Refactor DocumentAwareDataset for scale
TLDR: Add 2 proposed Dataset and dataloader setups for less overhead and faster streaming.
Work done thus far:
1. helix_lm/dataset.py — Three dataset strategies for different scales
HelixIterableDataset (NEW — for 2B+ token corpora)
- True streaming
torch.utils.data.IterableDataset subclass
- Tokenizes and chunks on-the-fly during iteration — never materializes the full corpus
__len__() raises TypeError so HF Trainer detects it as iterable (no random sampler, no length-based step estimation)
set_epoch() for reshuffling between epochs
- Reservoir shuffle with configurable buffer size
- Preserves all HelixLM invariants identically to
DocumentAwareDataset:
is_natural_stop per document boundary
-100 masking at overlap head positions (when stride < seq_len)
-100 masking at trailing padding positions (from exact pad_len)

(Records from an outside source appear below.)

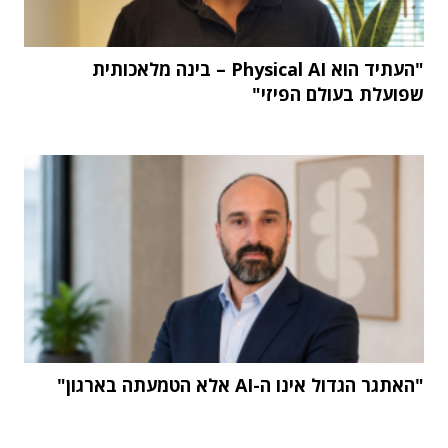
"העתיד הוא Physical AI – בינה מלאכותית
שפועלת בעולם הפיזי"
"האתגר הגדול אינו ה-AI אלא הטמעתה בארגון"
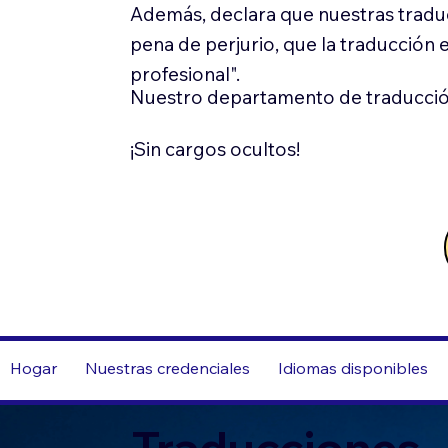
Además, declara que nuestras tradu
pena de perjurio, que la traducción 
profesional".
Nuestro departamento de traducció
¡Sin cargos ocultos!
Hogar
Nuestras credenciales
Idiomas disponibles
Traducciones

attention_mask built from pad_len, never from pad_token_id comparison
- No cross-document boundary crossings
HelixPrechunkedDataset (NEW — for fast repeatable training)
- Map-style dataset from pre-chunked HF Dataset
preprocess() classmethod: chunks once with Dataset.map(..., batched=True, num_proc=...) using parallel processing
- Arrow-backed, memory-mapped, fast random access
from_disk() / save_to_disk() for persisting preprocessed data
preprocess_to_shards() (NEW — two-stage pipeline utility)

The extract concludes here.